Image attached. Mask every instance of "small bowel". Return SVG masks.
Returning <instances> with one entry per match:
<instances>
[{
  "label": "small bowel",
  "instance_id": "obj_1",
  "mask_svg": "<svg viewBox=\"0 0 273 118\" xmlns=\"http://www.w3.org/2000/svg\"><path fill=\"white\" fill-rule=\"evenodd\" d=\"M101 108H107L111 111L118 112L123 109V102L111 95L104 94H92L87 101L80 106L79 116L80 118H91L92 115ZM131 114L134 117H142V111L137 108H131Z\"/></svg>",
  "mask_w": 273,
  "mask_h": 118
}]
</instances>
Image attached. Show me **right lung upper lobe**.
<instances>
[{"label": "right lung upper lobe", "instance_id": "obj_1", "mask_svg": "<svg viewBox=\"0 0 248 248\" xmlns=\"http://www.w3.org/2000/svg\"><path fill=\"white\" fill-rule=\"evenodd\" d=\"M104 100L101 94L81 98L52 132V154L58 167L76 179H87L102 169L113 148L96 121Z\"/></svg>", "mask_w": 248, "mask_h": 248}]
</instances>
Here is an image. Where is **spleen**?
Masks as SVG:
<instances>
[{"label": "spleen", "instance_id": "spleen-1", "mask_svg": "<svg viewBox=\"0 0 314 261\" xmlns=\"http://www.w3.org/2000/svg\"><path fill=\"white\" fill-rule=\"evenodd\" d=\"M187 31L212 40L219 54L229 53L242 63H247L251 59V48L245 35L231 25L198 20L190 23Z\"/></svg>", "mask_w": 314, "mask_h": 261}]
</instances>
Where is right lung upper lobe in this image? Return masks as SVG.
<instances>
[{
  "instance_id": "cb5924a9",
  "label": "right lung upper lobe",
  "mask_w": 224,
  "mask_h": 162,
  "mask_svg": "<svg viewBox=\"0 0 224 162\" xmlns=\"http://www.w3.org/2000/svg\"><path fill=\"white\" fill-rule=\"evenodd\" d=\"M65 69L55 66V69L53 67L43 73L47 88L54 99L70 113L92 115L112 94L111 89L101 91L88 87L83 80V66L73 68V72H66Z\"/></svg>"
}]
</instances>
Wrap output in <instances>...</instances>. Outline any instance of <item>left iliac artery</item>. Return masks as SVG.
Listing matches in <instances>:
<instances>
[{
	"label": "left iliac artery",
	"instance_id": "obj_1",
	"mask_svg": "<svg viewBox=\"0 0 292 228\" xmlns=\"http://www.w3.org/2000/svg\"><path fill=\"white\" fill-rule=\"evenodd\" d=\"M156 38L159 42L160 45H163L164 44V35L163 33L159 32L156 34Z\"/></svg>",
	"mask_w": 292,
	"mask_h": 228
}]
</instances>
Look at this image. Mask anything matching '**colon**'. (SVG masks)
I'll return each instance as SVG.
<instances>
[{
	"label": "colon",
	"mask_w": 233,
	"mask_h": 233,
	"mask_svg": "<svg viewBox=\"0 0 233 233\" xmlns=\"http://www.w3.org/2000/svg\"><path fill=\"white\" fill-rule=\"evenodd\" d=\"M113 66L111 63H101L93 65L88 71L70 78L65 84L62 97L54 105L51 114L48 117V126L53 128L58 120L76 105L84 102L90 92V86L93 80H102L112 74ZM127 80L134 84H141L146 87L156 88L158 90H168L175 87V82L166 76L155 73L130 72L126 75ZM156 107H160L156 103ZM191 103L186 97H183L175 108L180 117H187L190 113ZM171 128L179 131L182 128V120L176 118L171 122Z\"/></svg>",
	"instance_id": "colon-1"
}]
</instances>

- - -

_WHAT TO PRODUCE_
Would you please reproduce all of the lines above exactly?

_OUTPUT OF THE EXERCISE_
Image attached. Mask every instance of "small bowel". Return SVG masks.
Returning <instances> with one entry per match:
<instances>
[{
  "label": "small bowel",
  "instance_id": "obj_1",
  "mask_svg": "<svg viewBox=\"0 0 273 118\" xmlns=\"http://www.w3.org/2000/svg\"><path fill=\"white\" fill-rule=\"evenodd\" d=\"M101 108H107L111 111L118 112L123 109V102L111 95L104 94H92L87 101L80 106L79 116L80 118H91L92 115ZM131 114L134 117H142V111L137 108H131Z\"/></svg>",
  "mask_w": 273,
  "mask_h": 118
}]
</instances>
Image attached. Show me **right lung upper lobe**.
<instances>
[{"label": "right lung upper lobe", "instance_id": "obj_1", "mask_svg": "<svg viewBox=\"0 0 248 248\" xmlns=\"http://www.w3.org/2000/svg\"><path fill=\"white\" fill-rule=\"evenodd\" d=\"M104 100L101 94L81 98L52 132V154L58 167L76 179H87L102 169L113 148L96 121Z\"/></svg>", "mask_w": 248, "mask_h": 248}]
</instances>
Here is an image. Where is **spleen**?
Masks as SVG:
<instances>
[{"label": "spleen", "instance_id": "spleen-1", "mask_svg": "<svg viewBox=\"0 0 314 261\" xmlns=\"http://www.w3.org/2000/svg\"><path fill=\"white\" fill-rule=\"evenodd\" d=\"M187 31L212 40L219 54L229 53L242 63H247L251 59V48L245 35L231 25L198 20L190 23Z\"/></svg>", "mask_w": 314, "mask_h": 261}]
</instances>
Where is right lung upper lobe in this image? Return masks as SVG.
<instances>
[{
  "instance_id": "cb5924a9",
  "label": "right lung upper lobe",
  "mask_w": 224,
  "mask_h": 162,
  "mask_svg": "<svg viewBox=\"0 0 224 162\" xmlns=\"http://www.w3.org/2000/svg\"><path fill=\"white\" fill-rule=\"evenodd\" d=\"M65 69L55 66V69L53 67L43 73L47 88L54 99L70 113L92 115L112 94L111 89L101 91L88 87L83 80V66L73 68V72H66Z\"/></svg>"
}]
</instances>
Wrap output in <instances>...</instances>. Outline any instance of <item>left iliac artery</item>. Return masks as SVG.
Listing matches in <instances>:
<instances>
[{
	"label": "left iliac artery",
	"instance_id": "obj_1",
	"mask_svg": "<svg viewBox=\"0 0 292 228\" xmlns=\"http://www.w3.org/2000/svg\"><path fill=\"white\" fill-rule=\"evenodd\" d=\"M156 38L159 42L160 45H163L164 44V35L163 33L159 32L156 34Z\"/></svg>",
	"mask_w": 292,
	"mask_h": 228
}]
</instances>
Look at this image. Mask anything matching '**colon**'. (SVG masks)
I'll return each instance as SVG.
<instances>
[{
	"label": "colon",
	"mask_w": 233,
	"mask_h": 233,
	"mask_svg": "<svg viewBox=\"0 0 233 233\" xmlns=\"http://www.w3.org/2000/svg\"><path fill=\"white\" fill-rule=\"evenodd\" d=\"M113 66L111 63H101L93 65L88 71L70 78L65 84L62 97L54 105L51 114L48 117V126L53 128L58 120L76 105L84 102L90 92V86L93 80H102L112 74ZM127 80L134 84H141L146 87L156 88L158 90H168L175 87V82L166 76L155 73L130 72L126 75ZM156 107H160L156 103ZM191 103L186 97H183L175 108L180 117H187L190 113ZM171 128L179 131L182 128V120L176 118L171 122Z\"/></svg>",
	"instance_id": "colon-1"
}]
</instances>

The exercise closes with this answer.